(Records from a data collection)

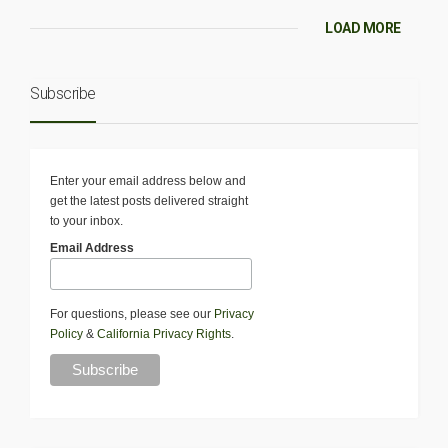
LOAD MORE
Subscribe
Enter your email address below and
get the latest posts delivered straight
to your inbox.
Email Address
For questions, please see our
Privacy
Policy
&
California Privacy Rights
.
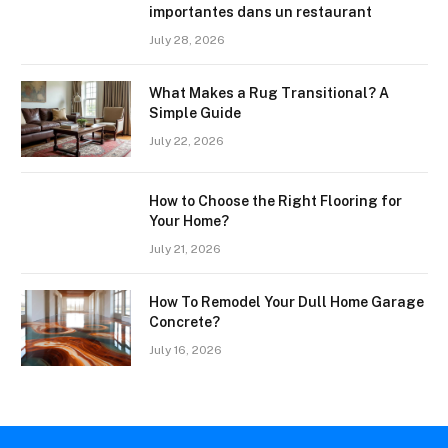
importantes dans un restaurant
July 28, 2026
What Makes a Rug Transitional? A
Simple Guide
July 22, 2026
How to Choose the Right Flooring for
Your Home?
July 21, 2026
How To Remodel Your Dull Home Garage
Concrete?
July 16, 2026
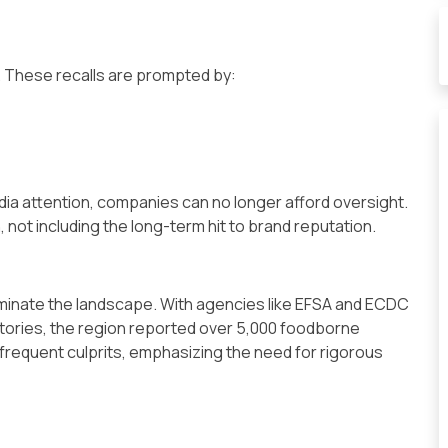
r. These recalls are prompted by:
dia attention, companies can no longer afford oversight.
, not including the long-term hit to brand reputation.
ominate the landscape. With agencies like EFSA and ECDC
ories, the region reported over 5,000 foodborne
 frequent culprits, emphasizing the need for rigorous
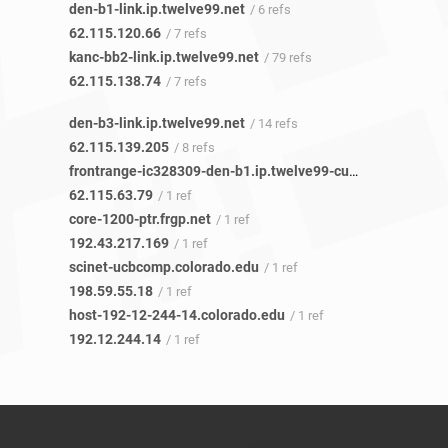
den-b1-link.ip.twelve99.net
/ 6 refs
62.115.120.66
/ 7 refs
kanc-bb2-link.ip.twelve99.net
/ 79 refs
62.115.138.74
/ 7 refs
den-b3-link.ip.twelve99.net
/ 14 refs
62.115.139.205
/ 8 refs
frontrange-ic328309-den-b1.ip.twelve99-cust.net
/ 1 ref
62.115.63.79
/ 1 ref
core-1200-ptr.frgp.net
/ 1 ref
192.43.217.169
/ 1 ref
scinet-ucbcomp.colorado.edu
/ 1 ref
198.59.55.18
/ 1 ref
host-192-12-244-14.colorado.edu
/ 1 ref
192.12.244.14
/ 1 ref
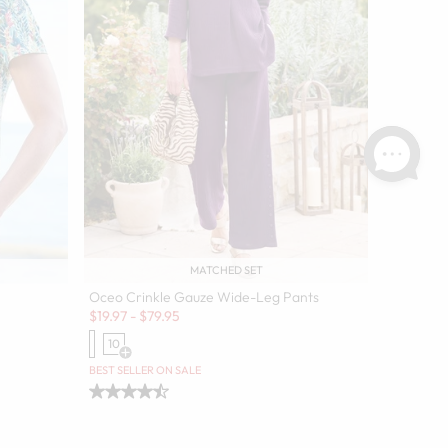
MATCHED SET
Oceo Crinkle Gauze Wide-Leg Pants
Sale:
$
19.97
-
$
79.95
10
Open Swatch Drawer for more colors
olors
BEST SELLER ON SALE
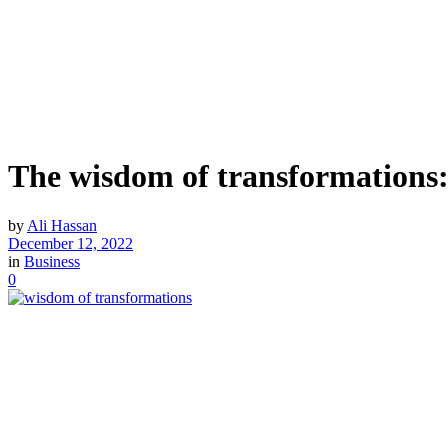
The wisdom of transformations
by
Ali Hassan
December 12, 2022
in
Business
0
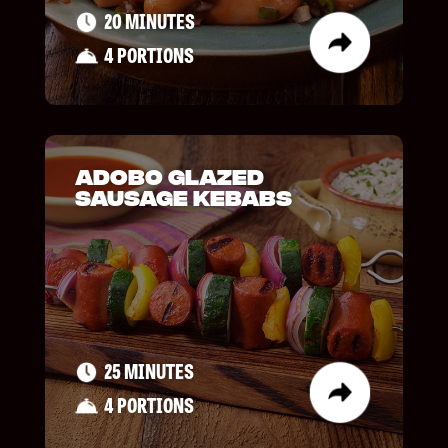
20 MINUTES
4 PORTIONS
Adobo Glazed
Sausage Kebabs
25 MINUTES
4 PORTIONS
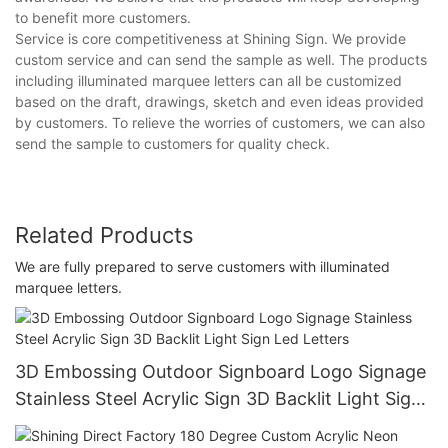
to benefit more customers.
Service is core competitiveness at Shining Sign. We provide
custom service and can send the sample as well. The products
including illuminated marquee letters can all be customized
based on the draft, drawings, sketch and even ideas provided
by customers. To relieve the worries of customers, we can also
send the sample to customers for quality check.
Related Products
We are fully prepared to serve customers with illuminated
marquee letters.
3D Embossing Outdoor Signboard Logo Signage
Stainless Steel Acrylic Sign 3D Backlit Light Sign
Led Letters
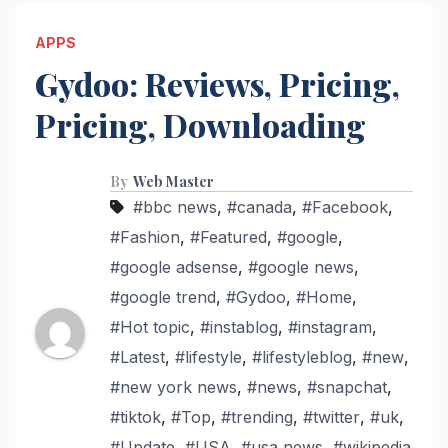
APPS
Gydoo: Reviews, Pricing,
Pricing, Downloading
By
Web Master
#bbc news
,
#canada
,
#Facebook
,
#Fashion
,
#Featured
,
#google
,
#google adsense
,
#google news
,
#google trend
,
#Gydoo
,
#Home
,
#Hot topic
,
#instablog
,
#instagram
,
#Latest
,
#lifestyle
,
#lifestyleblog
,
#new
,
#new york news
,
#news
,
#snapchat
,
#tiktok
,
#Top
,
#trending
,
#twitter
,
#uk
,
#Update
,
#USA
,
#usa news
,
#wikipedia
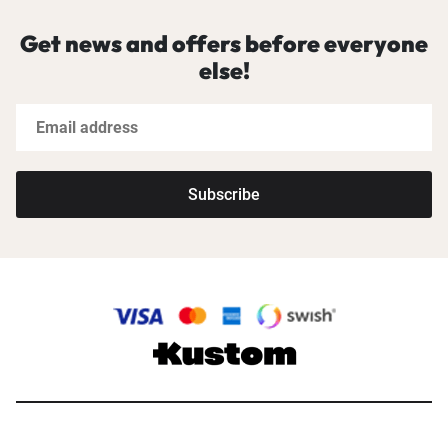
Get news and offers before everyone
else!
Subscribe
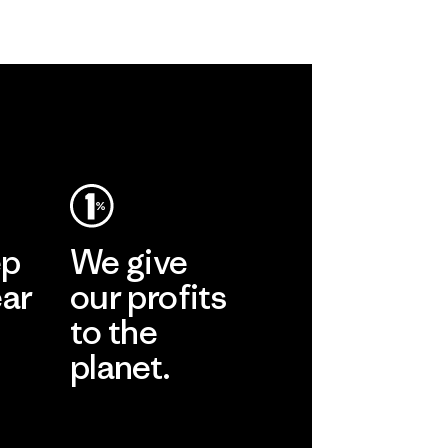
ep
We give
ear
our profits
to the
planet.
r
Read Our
...
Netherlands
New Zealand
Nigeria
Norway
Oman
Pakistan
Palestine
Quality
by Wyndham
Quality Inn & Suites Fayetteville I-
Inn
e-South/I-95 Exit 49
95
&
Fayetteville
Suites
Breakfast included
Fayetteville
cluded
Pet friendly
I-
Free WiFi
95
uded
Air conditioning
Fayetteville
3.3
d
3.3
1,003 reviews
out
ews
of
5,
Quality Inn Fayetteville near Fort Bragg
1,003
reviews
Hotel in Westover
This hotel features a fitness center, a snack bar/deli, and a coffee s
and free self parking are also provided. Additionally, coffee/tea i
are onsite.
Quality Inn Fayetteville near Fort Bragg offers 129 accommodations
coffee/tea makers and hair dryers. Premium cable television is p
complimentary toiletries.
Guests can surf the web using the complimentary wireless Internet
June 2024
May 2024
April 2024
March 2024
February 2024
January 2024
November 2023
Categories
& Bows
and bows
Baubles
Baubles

_Task details_.
How many lines in the records contain the word "provided"? Reply with that number only.

_Result for this task_.
2